At the end of a long and pretty awful road, is a 70 square hectare reserve, Mkambati, a place of infinite natural treasure, stunning scenery and bio diversity. The reserve has arguably, the finest scenery on the Wild Coast. The rivers Mtentu and Msikaba have crystal clean drinkable water. With gorge walls of 300 meters and incredible birdlife, paddling 2 kms. up the Mtentu in a hired canoe is blissful. Hike to some of the 20 different waterfalls amongst incredible biodiversity. The lovely Mkambati Falls flow off the cliff edge into the sea (there are just 17 in the world which do this) and the Horseshoe Falls have created a wonderful huge natural swimming area in the large plunge pool. There are some 2200 plant species and 10% of these occur nowhere else. It is a bio diversity hot spot.
Swim in beautiful protected sandy coves with surf ponding the protecting rocks. The beach isn’t accessible by road. Visitors either canoe along the coast, past the 16th-century shipwreck of the Sao Bento, or hike along a trail that follows the river.
Eland, red hartebeest, blue wildebeest, blesbok and zebra graze the grasslands on the plains. Spring clothes the hills in wonderful flowers and orchids. The forested ravines attract a wide range of birdlife and the rivers have fish eagle gliding and calling overhead. Among birds which may be seen in this terrain are the Redshouldered Window, Yellow throated Longclaw, Common Waxbill, Croaking Cisticola, Orange Throated Long-Claw, Ground Hornbill with Gurneys Sugarbird and the Greater Double Collared Sunbird, seeking nectar from the flowering strelitzias.
Two sizeable vulture colonies thrive in the cliff faces of the Msikaba and Mtentu gorges. Crowned eagles can be seen.
“Pockets of thick coastal forest echo with Knysna loeries, while shy kudu …hide away in the blanket of greenness. The most extensive forest lies in the north-west of the reserve, in an area known as “The Superbowl”. Here, a massive amphitheatre of sandstone cliffs surrounds several hectares of luminous high-canopy forest. Birds including Trumpeter Hornbill, Rameron Pigeon and many more are abundant.

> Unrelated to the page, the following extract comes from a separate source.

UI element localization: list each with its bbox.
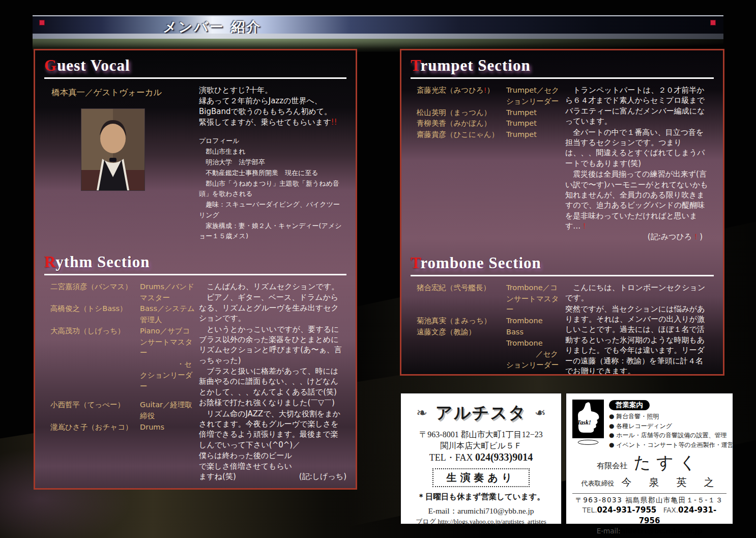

In the middle of the crescent of cliffs, a river cascades thirty metres down on its way into the gorge below. You can stand on the edge of the cliffs, listening to the crash of water, and hundreds of birds tweeting, looking down at a scene that is simply breath taking.”
There are also incredible areas of swamp forest where wild frangipani grow side by side with arum lilies and several sedge species grow in the water beneath the trees.
The rivers are now protected and are important nursery areas for ocean fish such as steenbrass.
It is owned by the community but managed by San Parks who have allowed a developer to build a 5* eco lodge of 15 rooms in the northern section. We are unsure if visitors will be able to see much of this section now, so this should be a must go soon, place. The northern section has been fenced and will be private once the new Gwe Gwe Lodge opens in July 2022.
Presently there are only seven simple rondavels for self- catering and a single basic cabin, the stone house, as accommodation. It is basic and geyzers and toilets may not work plus cutlery may be absent, so make a specific request to staff in advance!
“In 1782 one of Britain’s finest vessels, the Grosvenor, struck a submerged reef at Lambasi Bay nearby. Most of the 100-odd survivors attempted an arduous trek back to Port Elizabeth, but a few of the women stayed put. They settled among the local Mpondo people, bearing children and entrenching themselves in the Xhosa customs.”
This for now, is “ still a largely untouched place, a place which could almost be described in Utopian terms. It is probably what most of the east coast of South Africa once looked like a few hundred years ago: plenty of wildlife sharing their space with cattle, while locals lived a life deeply connected to the rhythms of nature, pastoralists and fishermen living off the land and sea, wanting for nothing, yet receiving everything they needed- all the food, water and health they required.”
Mkambati used to be a leper colony until the mid- 20th century. The name comes from the local term for leprosy…but its exact origin is not known.
A 4×4 or a high clearance vehicle is necessary.